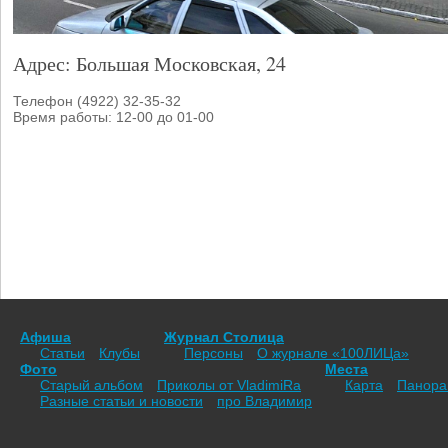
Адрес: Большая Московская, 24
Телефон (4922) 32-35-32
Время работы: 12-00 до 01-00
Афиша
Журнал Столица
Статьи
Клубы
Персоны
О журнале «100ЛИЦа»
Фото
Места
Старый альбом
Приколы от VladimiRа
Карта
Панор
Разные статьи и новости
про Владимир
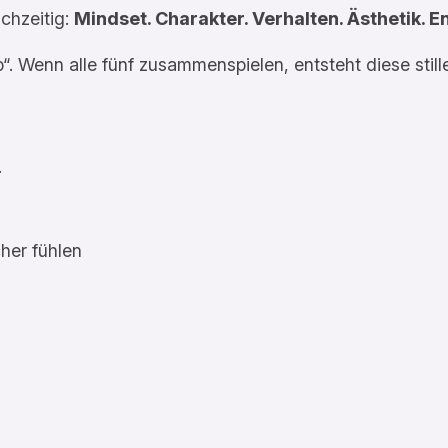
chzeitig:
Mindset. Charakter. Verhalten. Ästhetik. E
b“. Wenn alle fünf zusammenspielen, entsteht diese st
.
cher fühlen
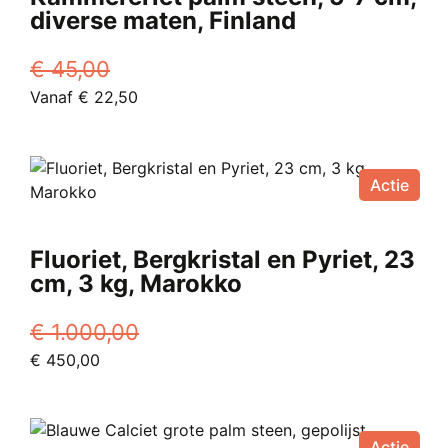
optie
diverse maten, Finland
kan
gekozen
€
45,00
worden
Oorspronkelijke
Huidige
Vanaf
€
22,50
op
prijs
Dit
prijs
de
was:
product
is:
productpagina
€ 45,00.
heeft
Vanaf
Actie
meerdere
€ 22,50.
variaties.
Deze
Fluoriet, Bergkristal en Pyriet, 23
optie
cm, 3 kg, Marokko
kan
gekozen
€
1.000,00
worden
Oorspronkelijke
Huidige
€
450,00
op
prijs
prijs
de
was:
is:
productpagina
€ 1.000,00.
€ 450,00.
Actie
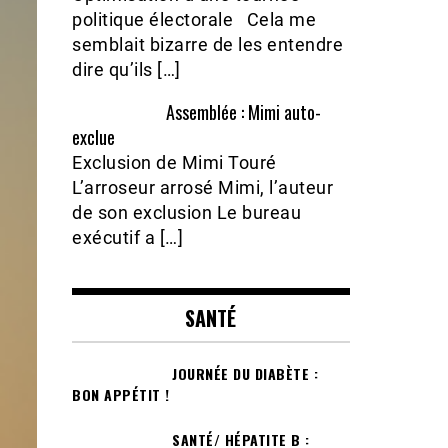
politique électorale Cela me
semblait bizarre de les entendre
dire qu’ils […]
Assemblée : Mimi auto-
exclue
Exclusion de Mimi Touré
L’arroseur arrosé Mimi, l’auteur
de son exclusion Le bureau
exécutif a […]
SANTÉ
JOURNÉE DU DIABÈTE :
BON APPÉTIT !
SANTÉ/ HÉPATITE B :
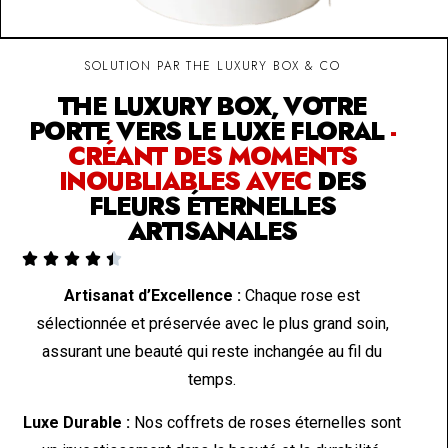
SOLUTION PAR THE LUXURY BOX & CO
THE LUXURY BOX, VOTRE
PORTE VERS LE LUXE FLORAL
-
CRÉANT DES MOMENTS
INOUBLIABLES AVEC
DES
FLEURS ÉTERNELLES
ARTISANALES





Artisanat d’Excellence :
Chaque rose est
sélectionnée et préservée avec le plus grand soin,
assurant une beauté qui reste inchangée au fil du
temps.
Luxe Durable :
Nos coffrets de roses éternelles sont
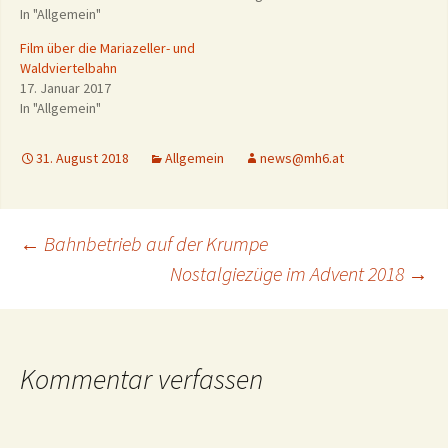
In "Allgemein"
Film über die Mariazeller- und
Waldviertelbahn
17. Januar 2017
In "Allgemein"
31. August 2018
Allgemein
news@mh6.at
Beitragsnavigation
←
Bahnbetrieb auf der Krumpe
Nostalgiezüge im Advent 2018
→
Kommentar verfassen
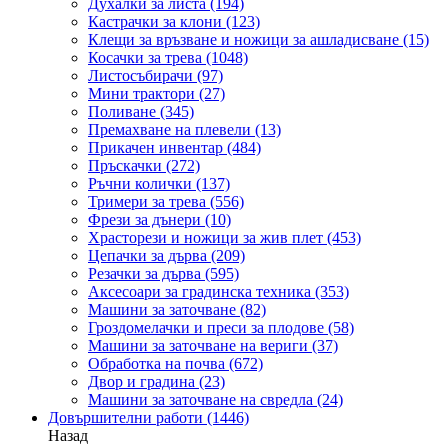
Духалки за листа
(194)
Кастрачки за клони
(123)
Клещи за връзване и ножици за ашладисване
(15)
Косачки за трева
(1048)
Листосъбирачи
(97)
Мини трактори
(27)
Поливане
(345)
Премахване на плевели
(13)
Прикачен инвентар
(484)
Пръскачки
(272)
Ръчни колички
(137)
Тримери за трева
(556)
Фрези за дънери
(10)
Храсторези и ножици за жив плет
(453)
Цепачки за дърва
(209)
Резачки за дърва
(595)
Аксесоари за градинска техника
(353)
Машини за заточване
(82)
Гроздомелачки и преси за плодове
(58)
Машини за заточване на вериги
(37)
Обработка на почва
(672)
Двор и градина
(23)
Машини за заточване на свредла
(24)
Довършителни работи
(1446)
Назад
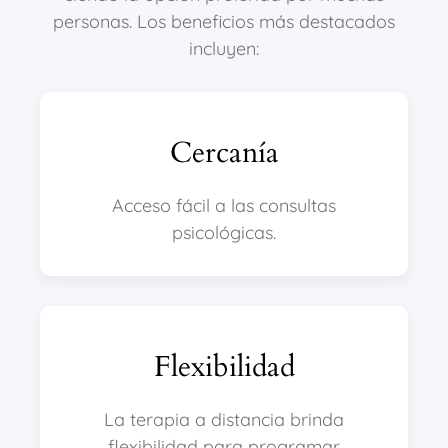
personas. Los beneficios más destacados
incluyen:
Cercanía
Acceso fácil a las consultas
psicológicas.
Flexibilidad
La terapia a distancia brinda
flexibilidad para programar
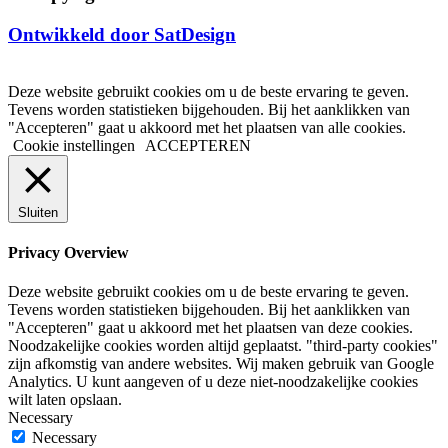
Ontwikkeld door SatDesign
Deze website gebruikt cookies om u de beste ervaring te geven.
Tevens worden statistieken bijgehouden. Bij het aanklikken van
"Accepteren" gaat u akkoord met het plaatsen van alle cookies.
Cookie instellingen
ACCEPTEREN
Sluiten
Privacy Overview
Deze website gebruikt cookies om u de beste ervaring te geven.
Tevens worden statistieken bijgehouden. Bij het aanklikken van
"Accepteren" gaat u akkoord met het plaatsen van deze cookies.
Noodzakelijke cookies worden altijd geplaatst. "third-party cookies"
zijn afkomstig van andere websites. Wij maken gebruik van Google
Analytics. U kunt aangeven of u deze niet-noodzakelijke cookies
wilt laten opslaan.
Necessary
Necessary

Exercise — Before copying the material, set its pictures aside; then transcribe it word for word.

Written response —
Адрес: Большая Московская, 24
Телефон (4922) 32-35-32
Время работы: 12-00 до 01-00
Афиша
Журнал Столица
Статьи
Клубы
Персоны
О журнале «100ЛИЦа»
Фото
Места
Старый альбом
Приколы от VladimiRа
Карта
Панор
Разные статьи и новости
про Владимир
chzeitig:
Mindset. Charakter. Verhalten. Ästhetik. E
b“. Wenn alle fünf zusammenspielen, entsteht diese st
.
cher fühlen
optie
diverse maten, Finland
kan
gekozen
€
45,00
worden
Oorspronkelijke
Huidige
Vanaf
€
22,50
op
prijs
Dit
prijs
de
was:
product
is:
productpagina
€ 45,00.
heeft
Vanaf
Actie
meerdere
€ 22,50.
variaties.
Deze
Fluoriet, Bergkristal en Pyriet, 23
optie
cm, 3 kg, Marokko
kan
gekozen
€
1.000,00
worden
Oorspronkelijke
Huidige
€
450,00
op
prijs
prijs
de
was:
is:
productpagina
€ 1.000,00.
€ 450,00.
Actie
politique électorale Cela me
semblait bizarre de les entendre
dire qu’ils […]
Assemblée : Mimi auto-
exclue
Exclusion de Mimi Touré
L’arroseur arrosé Mimi, l’auteur
de son exclusion Le bureau
exécutif a […]
SANTÉ
JOURNÉE DU DIABÈTE :
BON APPÉTIT !
SANTÉ/ HÉPATITE B :
SOLUTION PAR THE LUXURY BOX & CO
THE LUXURY BOX, VOTRE
PORTE VERS LE LUXE FLORAL
-
CRÉANT DES MOMENTS
INOUBLIABLES AVEC
DES
FLEURS ÉTERNELLES
ARTISANALES





Artisanat d’Excellence :
Chaque rose est
sélectionnée et préservée avec le plus grand soin,
assurant une beauté qui reste inchangée au fil du
temps.
Luxe Durable :
Nos coffrets de roses éternelles sont
In "Allgemein"
Film über die Mariazeller- und
Waldviertelbahn
17. Januar 2017
In "Allgemein"
31. August 2018
Allgemein
news@mh6.at
Beitragsnavigation
←
Bahnbetrieb auf der Krumpe
Nostalgiezüge im Advent 2018
→
Kommentar verfassen
Духалки за листа
(194)
Кастрачки за клони
(123)
Клещи за връзване и ножици за ашладисване
(15)
Косачки за трева
(1048)
Листосъбирачи
(97)
Мини трактори
(27)
Поливане
(345)
Премахване на плевели
(13)
Прикачен инвентар
(484)
Пръскачки
(272)
Ръчни колички
(137)
Тримери за трева
(556)
Фрези за дънери
(10)
Храсторези и ножици за жив плет
(453)
Цепачки за дърва
(209)
Резачки за дърва
(595)
Аксесоари за градинска техника
(353)
Машини за заточване
(82)
Гроздомелачки и преси за плодове
(58)
Машини за заточване на вериги
(37)
Обработка на почва
(672)
Двор и градина
(23)
Машини за заточване на свредла
(24)
Довършителни работи
(1446)
Назад
personas. Los beneficios más destacados
incluyen:
Cercanía
Acceso fácil a las consultas
psicológicas.
Flexibilidad
La terapia a distancia brinda
flexibilidad para programar
Ontwikkeld door SatDesign
Deze website gebruikt cookies om u de beste ervaring te geven.
Tevens worden statistieken bijgehouden. Bij het aanklikken van
"Accepteren" gaat u akkoord met het plaatsen van alle cookies.
Cookie instellingen
ACCEPTEREN
Sluiten
Privacy Overview
Deze website gebruikt cookies om u de beste ervaring te geven.
Tevens worden statistieken bijgehouden. Bij het aanklikken van
"Accepteren" gaat u akkoord met het plaatsen van deze cookies.
Noodzakelijke cookies worden altijd geplaatst. "third-party cookies"
zijn afkomstig van andere websites. Wij maken gebruik van Google
Analytics. U kunt aangeven of u deze niet-noodzakelijke cookies
wilt laten opslaan.
Necessary
Necessary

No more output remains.